3.                En dehors des cas où une disposition légale prévoit expressément le contrôle de l'opportunité d'une décision, le Tribunal administratif n'exerce qu'un contrôle en légalité, c'est-à-dire examine si la décision entreprise est contraire à une disposition légale ou réglementaire expresse, ou relève d'un excès ou d'un abus du pouvoir d'appréciation (art. 36 litt. a et c LJPA). La loi fédérale sur le séjour et l'établissement des étrangers du 26 mars 1931 (ci-après: LSEE) ne prévoyant aucune disposition étendant le pouvoir de contrôle de l'autorité de recours à l'inopportunité, ce grief ne saurait donc être examiné par le tribunal de céans.

                   Conformément à la jurisprudence, il y a abus du pouvoir d'appréciation lorsqu'une autorité, usant des compétences qui lui sont dévolues par la loi, se laisse guider par des considérations non pertinentes ou étrangères au but des dispositions applicables, ou encore lorsqu'elle statue en violation des principes généraux du droit administratif que sont l'interdiction de l'arbitraire, l'égalité de traitement, la bonne foi et la proportionnalité (cf. sur tous ces points, ATF 110 V 365 cons. 3b in fine; ATF 108 Ib 205 cons. 4a). Commet un excès de son pouvoir d'appréciation l'autorité qui sort du cadre de sa liberté d'appréciation en usant d'une faculté qui ne lui appartient pas (par exemple en optant pour une solution différente de celles qui s'offrent à elle). On peut également ajouter l'hypothèse d'un excès de pouvoir négatif visant le cas de l'autorité qui, au lieu d'utiliser sa liberté d'appréciation, se considère comme liée (voir notamment arrêt TA PE 97/0615 du 10 février 1998).
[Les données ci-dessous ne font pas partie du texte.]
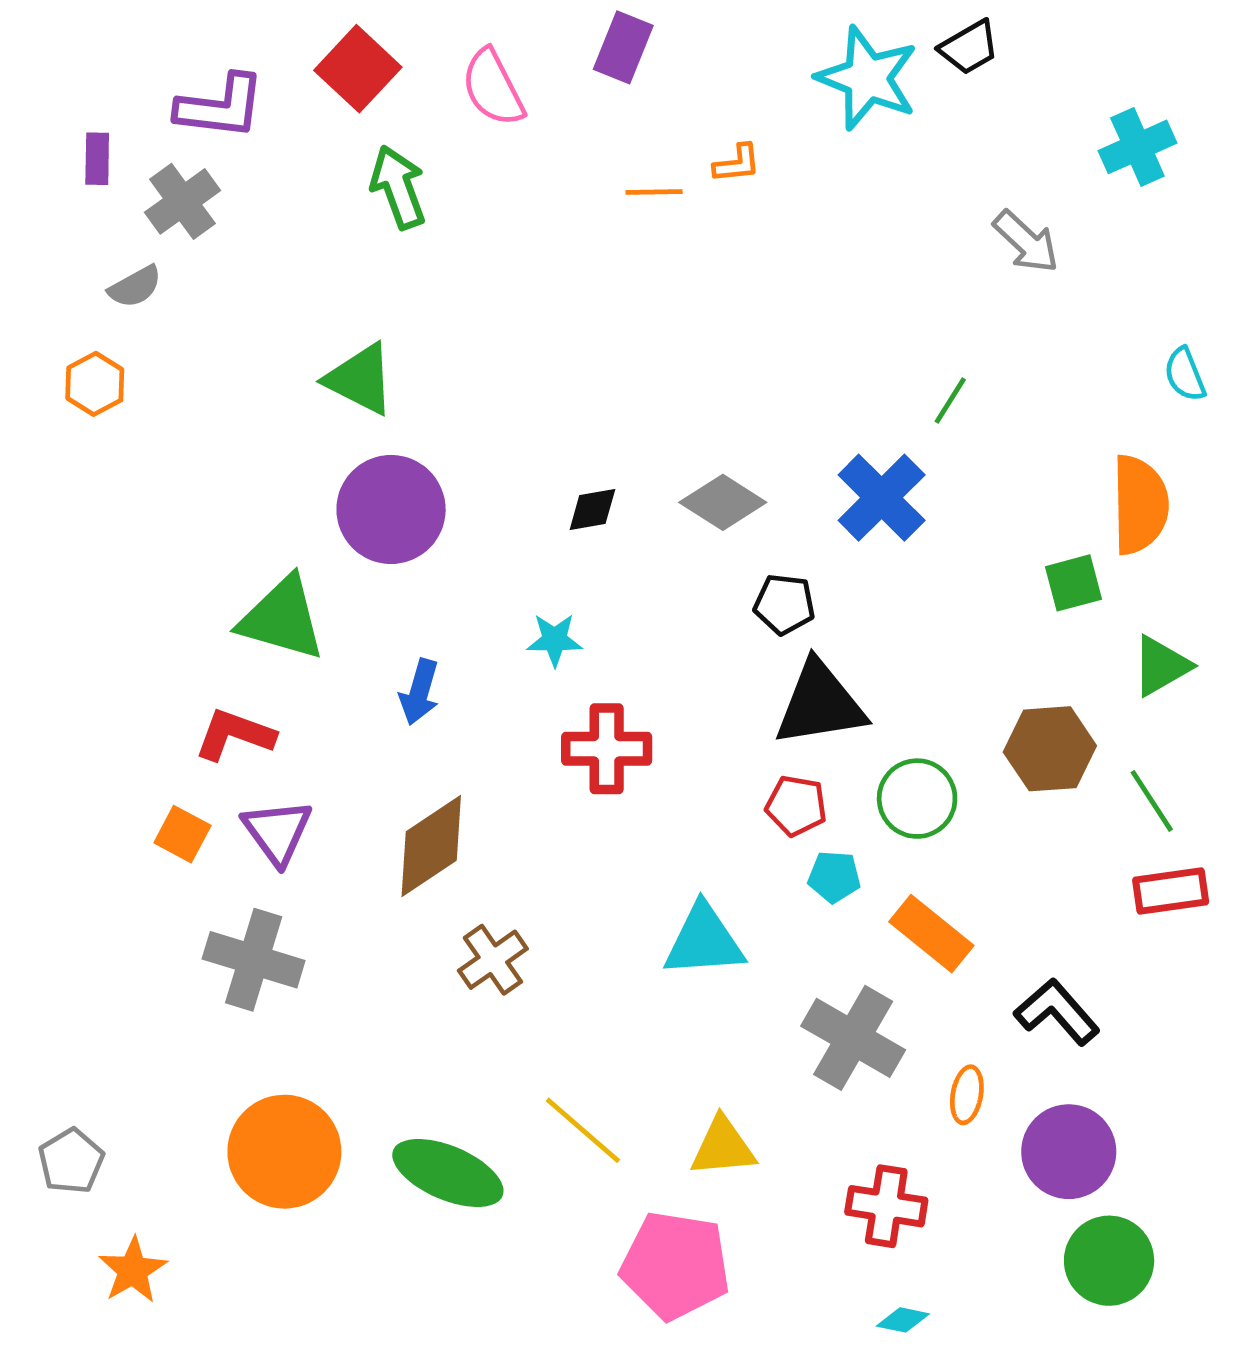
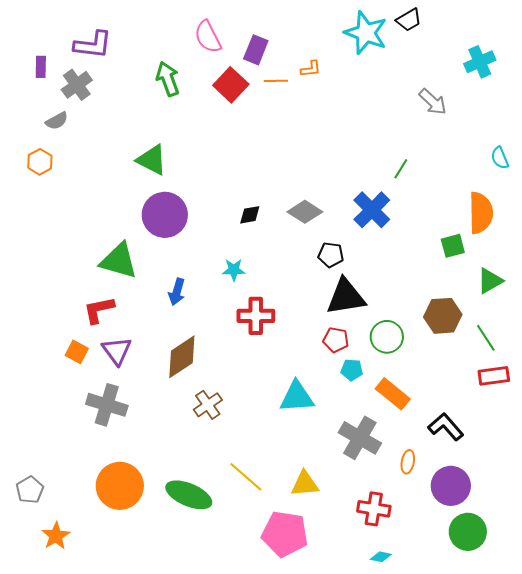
purple rectangle: (623, 47) -> (256, 50), moved
red square: (358, 69) -> (231, 85), moved
red L-shape: (235, 735) -> (99, 310), turned -32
4.                Selon l'art. 1a LSEE, tout étranger a le droit de résider sur le territoire suisse s'il est au bénéfice d'une autorisation de séjour ou d'établissement, ou si, selon la présente loi, il n'a pas besoin d'une telle autorisation. Selon l'art. 4 LSEE, l'autorité statue librement, dans le cadre des prescriptions légales et des traités avec l'étranger, sur l'octroi de l'autorisation de séjour. Pour les autorisations, les autorités doivent tenir compte des intérêts moraux et économiques du pays, ainsi que du degré de surpopulation étrangère (art. 16 LSEE). Ainsi, les ressortissants étrangers ne bénéficient d'aucun droit à l'obtention d'une autorisation de séjour et de travail, sous réserve de dispositions contraires résultant de la loi ou des accords internationaux.
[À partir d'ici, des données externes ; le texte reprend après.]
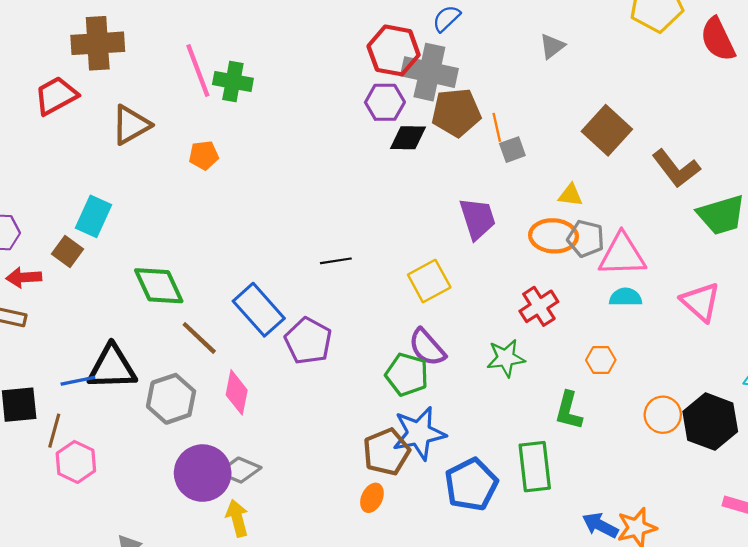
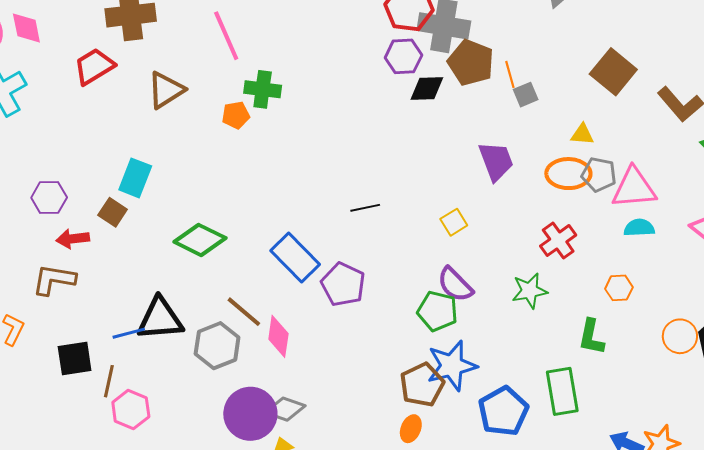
green cross: (233, 81) -> (263, 89), moved
brown pentagon: (456, 113) -> (471, 63), turned 30
yellow square: (429, 281) -> (454, 222), size x0.7
green diamond: (159, 286) -> (200, 240), turned -36
brown line: (199, 338) -> (244, 312), moved

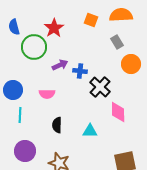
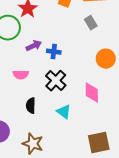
orange circle: (131, 64) -> (106, 59), moved
black cross: (100, 87) -> (56, 81), moved
cyan triangle: (90, 131) -> (64, 112), turned 35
5.                                L'art. 8 § 1 de la Convention européenne de sauvegarde des droits de l'homme et des libertés fondamentales (ci-après: CEDH) prévoit que toute personne a droit au respect de sa vie privée et familiale, de son domicile et de sa correspondance. A teneur de l'art. 8 § 2 CEDH, il ne peut y avoir ingérence d'une autorité publique dans l'exercice de ce droit que pour autant que cette ingérence soit prévue par la loi et constitue une mesure qui, dans une société démocratique, est nécessaire à la sécurité nationale, à la sûreté publique, au bien‑être économique du pays, à la défense de l'ordre et à la prévention des infractions pénales, à la protection de la santé ou de la morale, ou à la protection des droits et libertés d'autrui.
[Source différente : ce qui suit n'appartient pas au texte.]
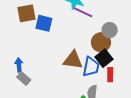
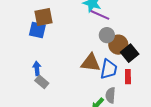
blue square: (44, 23) -> (37, 30), moved
gray circle: (110, 30) -> (107, 35), moved
black square: (104, 58) -> (130, 53), moved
                   Le 25 août 2000, le Tribunal fédéral a rendu un arrêt à propos d’une demande d'autorisation de séjour au titre du regroupement familial présentée par une femme étrangère possédant la double nationalité néo-zélandaise et britannique vivant en couple avec une partenaire de nationalité suisse (ATF 126 II 425 traduit in JT 2002 I 362; cf. également arrêt TA du 13 août 2001 PE 00/0135).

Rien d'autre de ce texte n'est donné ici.